My name is Christy L. Wentz and I am a analyst at a liberal arts college in central NY. I am looking to connect with others who have experience using Dataiku. I would like to know how you are using higher ed. data in this platform.
welcome to the Dataiku community. I work in the nonprofit sector, and have taught in Higher Ed in the past. Which side of the organization are you interested in using Dataiku DSS? On the academic teaching side, helping students build data science skills? Or more on the business side? Or more on the fundraising side? Or on the marketing and student retention side?
In the work I’ve done in the Non-Profit sector. I’ve done things like Churn Modeling on memberships. Some attendance forecasting in a museum context, and some audience member clustering. I would think that all of these and more would be useful in a college situation.
Tom asked a very good question. Depends on the level of your students and the applications you're interested in. I teach financial data analysis with Dataiku and found that data cleaning/manipulation, classification and textual analysis can be helpful. It was challenging for the finance students. So you may want to slow it down a bit.
I am on all sides as I work for the President and all the VP's of the institution. I am currently working on gathering all the data for a 5 yr retention analysis, and projects in the backlog are Evaluation of a student program in Career services, a Student Success Model(this is a huge project that will be using data from common features such as demographics, GPA's, etc, but also incorporate student experiences and other features that are only a name as we have not defined them or determined out to measure them), and Prospect Giving model. I will also be working with a professor on persistence project to predict at risk students in STEM (what are the key features that affect persistence) that will have effects across the entire college in any department/division. Im new to analyzing data in this platform with most of my experience in Python, R, SPSS and Excel.
I plan to extend this to the classroom but that is a later project. I have been using the free version as I wait for IT to get the full version on our server.
I am very interested in Churn modeling, as I think it would be perfect for retention and persistence.
All of those sound like a whole lot of fun. 😀
Sounds like you might have a local "design" node on your personal computer already. I've done the same. One of the things that I've done is to add a PostgreSQL database to my computer as well. (I just turn it on when I'm actively using DSS.) This gives me a somewhat more robust data store, and also allows me to manipulate the data with SQL directly if I need to do so.
From your descriptions below, it sounds like you will be creating a number of ETL projects to prepare "master data" on several subjects, likely gathered from a number of data systems. And then create a series of analytic projects.
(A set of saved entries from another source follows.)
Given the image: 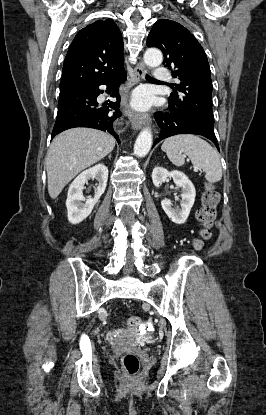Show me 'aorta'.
Returning a JSON list of instances; mask_svg holds the SVG:
<instances>
[{"label":"aorta","instance_id":"aorta-1","mask_svg":"<svg viewBox=\"0 0 266 415\" xmlns=\"http://www.w3.org/2000/svg\"><path fill=\"white\" fill-rule=\"evenodd\" d=\"M163 61V55L158 49L150 48L144 54V62L149 67H157ZM152 146V133L150 128L143 129L138 135L134 153L138 157H144L148 154Z\"/></svg>","mask_w":266,"mask_h":415}]
</instances>
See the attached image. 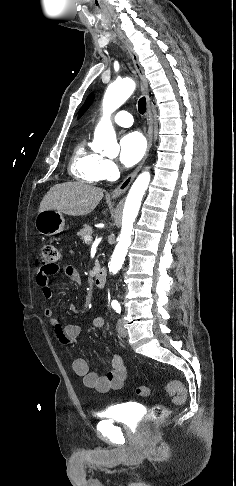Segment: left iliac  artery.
Instances as JSON below:
<instances>
[{
    "label": "left iliac artery",
    "mask_w": 236,
    "mask_h": 486,
    "mask_svg": "<svg viewBox=\"0 0 236 486\" xmlns=\"http://www.w3.org/2000/svg\"><path fill=\"white\" fill-rule=\"evenodd\" d=\"M112 307L116 311V313H121V307L117 301L112 302Z\"/></svg>",
    "instance_id": "1"
}]
</instances>
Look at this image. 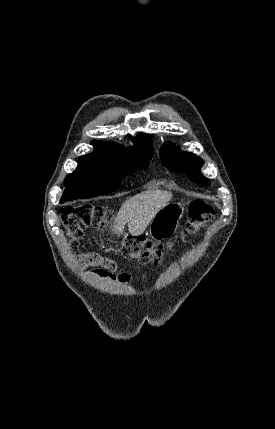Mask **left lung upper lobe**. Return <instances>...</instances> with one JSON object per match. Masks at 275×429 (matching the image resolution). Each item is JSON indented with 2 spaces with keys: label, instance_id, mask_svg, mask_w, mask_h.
Instances as JSON below:
<instances>
[{
  "label": "left lung upper lobe",
  "instance_id": "left-lung-upper-lobe-1",
  "mask_svg": "<svg viewBox=\"0 0 275 429\" xmlns=\"http://www.w3.org/2000/svg\"><path fill=\"white\" fill-rule=\"evenodd\" d=\"M160 157L163 164L172 171L186 173L191 181L200 185L208 186L210 184L200 172L203 160L196 157L195 154L180 151L178 147L167 144L161 148Z\"/></svg>",
  "mask_w": 275,
  "mask_h": 429
}]
</instances>
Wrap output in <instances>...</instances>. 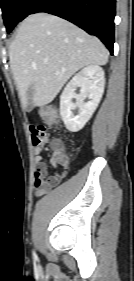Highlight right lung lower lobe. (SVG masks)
I'll list each match as a JSON object with an SVG mask.
<instances>
[{
	"label": "right lung lower lobe",
	"instance_id": "right-lung-lower-lobe-1",
	"mask_svg": "<svg viewBox=\"0 0 134 281\" xmlns=\"http://www.w3.org/2000/svg\"><path fill=\"white\" fill-rule=\"evenodd\" d=\"M46 12L64 18L93 34L113 54L115 0H33L25 17Z\"/></svg>",
	"mask_w": 134,
	"mask_h": 281
}]
</instances>
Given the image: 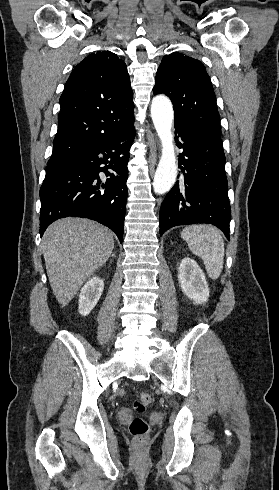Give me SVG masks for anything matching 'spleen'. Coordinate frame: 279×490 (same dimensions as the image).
Masks as SVG:
<instances>
[{
    "label": "spleen",
    "instance_id": "1",
    "mask_svg": "<svg viewBox=\"0 0 279 490\" xmlns=\"http://www.w3.org/2000/svg\"><path fill=\"white\" fill-rule=\"evenodd\" d=\"M185 234H187L185 238ZM192 254L202 258L209 278L217 280L224 264L223 238L214 226H188L182 232Z\"/></svg>",
    "mask_w": 279,
    "mask_h": 490
}]
</instances>
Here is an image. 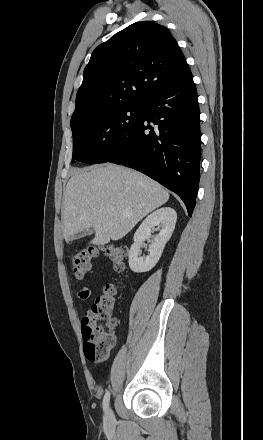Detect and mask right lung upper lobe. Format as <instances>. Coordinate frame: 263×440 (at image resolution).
Returning a JSON list of instances; mask_svg holds the SVG:
<instances>
[{
  "label": "right lung upper lobe",
  "instance_id": "cb5924a9",
  "mask_svg": "<svg viewBox=\"0 0 263 440\" xmlns=\"http://www.w3.org/2000/svg\"><path fill=\"white\" fill-rule=\"evenodd\" d=\"M188 71L183 53L164 26L136 22L93 51L76 95L71 128L100 110L142 103Z\"/></svg>",
  "mask_w": 263,
  "mask_h": 440
}]
</instances>
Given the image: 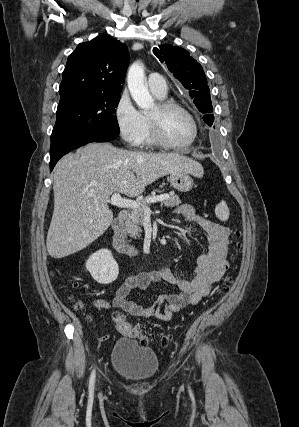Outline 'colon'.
I'll use <instances>...</instances> for the list:
<instances>
[{
  "mask_svg": "<svg viewBox=\"0 0 299 427\" xmlns=\"http://www.w3.org/2000/svg\"><path fill=\"white\" fill-rule=\"evenodd\" d=\"M232 280L229 278L226 280L224 287H223V293H227L231 288ZM78 284H74V287L76 288ZM74 306L77 309L82 308V303L77 300H73ZM114 323L115 328L118 332L127 335L132 338L138 339L141 343L145 344L148 343L151 340V336L146 334L145 332L141 331L138 327L134 326L129 320H127L124 316L120 314H115L114 316ZM168 343L167 338H163L161 340V345L166 346Z\"/></svg>",
  "mask_w": 299,
  "mask_h": 427,
  "instance_id": "obj_1",
  "label": "colon"
}]
</instances>
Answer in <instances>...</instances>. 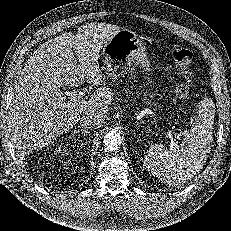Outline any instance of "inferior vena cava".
Returning a JSON list of instances; mask_svg holds the SVG:
<instances>
[{
	"label": "inferior vena cava",
	"mask_w": 231,
	"mask_h": 231,
	"mask_svg": "<svg viewBox=\"0 0 231 231\" xmlns=\"http://www.w3.org/2000/svg\"><path fill=\"white\" fill-rule=\"evenodd\" d=\"M80 125L86 129H90L97 125V119L92 114H85L80 118Z\"/></svg>",
	"instance_id": "obj_1"
}]
</instances>
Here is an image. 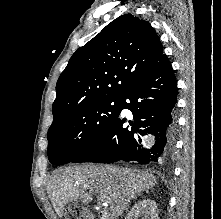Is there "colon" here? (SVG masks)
<instances>
[{"label": "colon", "mask_w": 221, "mask_h": 219, "mask_svg": "<svg viewBox=\"0 0 221 219\" xmlns=\"http://www.w3.org/2000/svg\"><path fill=\"white\" fill-rule=\"evenodd\" d=\"M66 219H94V216L84 208L71 206L66 211Z\"/></svg>", "instance_id": "1"}]
</instances>
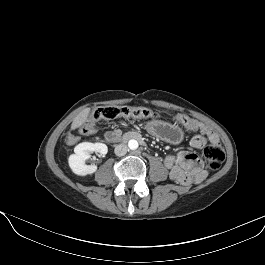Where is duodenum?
Masks as SVG:
<instances>
[{
	"label": "duodenum",
	"mask_w": 265,
	"mask_h": 265,
	"mask_svg": "<svg viewBox=\"0 0 265 265\" xmlns=\"http://www.w3.org/2000/svg\"><path fill=\"white\" fill-rule=\"evenodd\" d=\"M132 139L133 140H137V141H139V142L144 144V141H143V138H142L141 134L136 132V131H130V132L125 133L124 135H122L120 137L119 142L120 143H125V142H127L129 140H132Z\"/></svg>",
	"instance_id": "obj_1"
}]
</instances>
Once you have your production nodes in place you will also have security in place to grant access to different datasets which should be of some help in an academic environment.
The web UI will also be helpful in sharing access to insights and granting access to other researchers to the data and environment.
You will find that DSS nicely supports coding in Python & R, typically I do this from within Jupyter Notebooks. Although you can also use IDEs like VS Code or Rstudio with the fully licences version of Dataiku DSS. In early April the NYC Dataiku User Group will be doing a community gathering on the use of VS Code and Dataiku DSS. You are welcome to attend.
When it comes to integration with MS Excel, DSS does a fairly nice job of reading spreadsheets as data input and exporting to MS Excel Spreadsheets.
You can also get a plugin for DSS https://www.dataiku.com/product/plugins/spss-format/ that will read SPSS files.
Regarding Churn Modeling, you might also want to look into Survival analysis as another approach to the same kind of research question.
I'd love to have a further chat if you are so inclined. Direct message me here in the DSS community if that is of interest to you.
Hi Tom @tgb417 ,
Thank you for the information. All the data I am using comes from Snowflake. We have multiple systems on campus, and we are working to connect them all to the warehouse. It has been a long project as we are governing all the data that comes in and that takes time.
Should I still add PostgreSQL?
I am a member of the NYC User group even though I am in CNY and will be attending all those events, but I would like to connect with you. I have been hoping to find someone that understands this data and its complexities to connect with and learn from.
I just recently graduated with MSDS and my final part was an analysis on STEM persistence using Dataiku as the platform. I ran a random forest and logistic regression to determine features that impacted persistence. My paper, Machine Learning Classification for predicting STEM persistence of women and Underrepresented Minorities was published on ProQuest last month. However, being new to the platform I feel that I missed so much in terms of the model's performance. I had, actually still have so many questions regarding the results of the models. Women and Underrepresented Minorities in STEM and Math is a passion of mine.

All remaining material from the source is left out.